With Valerie behind him, Kevin stood between both beds and blinked back tears.

“I don’t know what you were thinking,” he said. “Please don’t ever do anything as stupid as that again. I can’t live without you. Your mom can’t live without you.”

Hayley met his gaze and glanced over at her mother. She had been crying. Her eyes were puffy and shiny streaks of tears ran down her cheeks.

“We’re sorry. We just had to know.”

“Know what?” Kevin said, looking completely confused.

“Girls, I’m sorry. I hope you will forgive me.” Valerie wedged herself between Kevin and Hayley.

“It’s all right, Mom,” Taylor said.

Tears rolled down Valerie’s cheeks. “This is my fault.

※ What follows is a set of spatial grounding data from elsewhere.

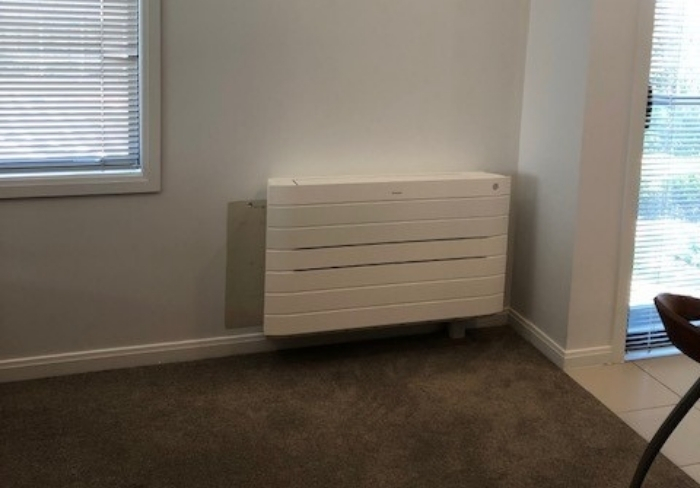 Identify the location of partially cropped furniture (possibly chair). Image resolution: width=700 pixels, height=488 pixels. (670, 319). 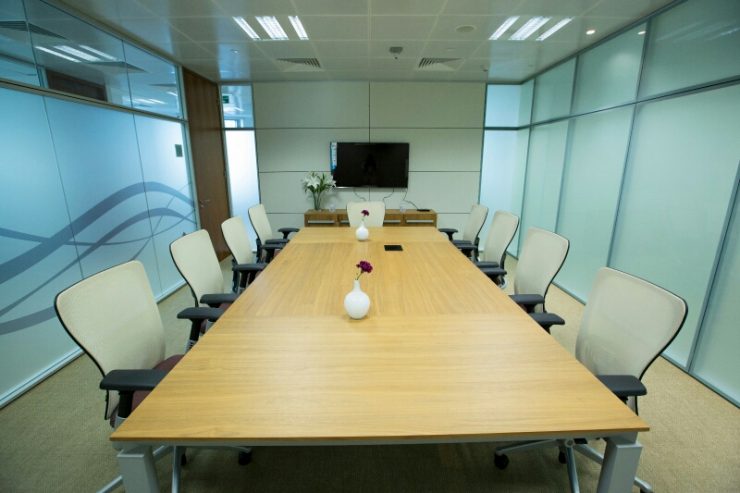 You are a GUI agent. You are given a task and a screenshot of the screen. Output one action in this format:
    pyautogui.click(x=<x>, y=<y>)
    Task: Click on the table legs
    The width and height of the screenshot is (740, 493).
    Given the screenshot: What is the action you would take?
    pyautogui.click(x=621, y=466), pyautogui.click(x=140, y=476) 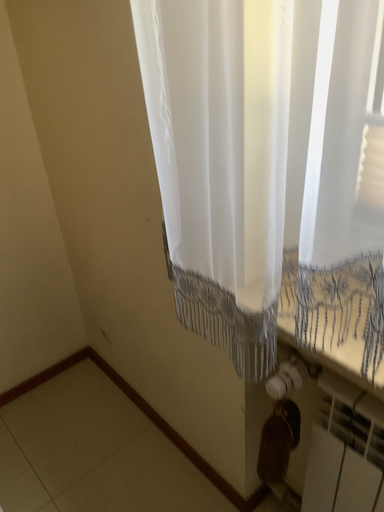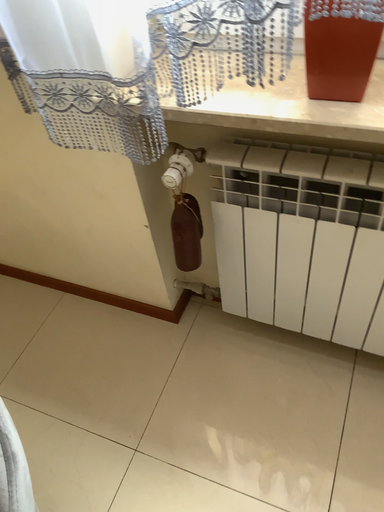 Question: How did the camera likely rotate when shooting the video?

I should have told you what you wanted to know. I should have told you everything.”

“It’s okay. Don’t worry, Mom,” Hayley said, closing her eyes and sending a question to the person she had seen in the corridor under the prison.

You saved Tony, didn’t you?

Hayley looked up at her mother, who remained silent while her tears fell.

When Hayley closed her eyes again, she heard an answer.

Yes, I did.

Postmortem

IT WAS OBVIOUS in the weeks and months after Drew and Brandy were arrested for murder and conspiracy to commit murder, that Port Gamble was never going to be the same again. Even before the trial it was clear that Brandy Connors Baker held the advantage.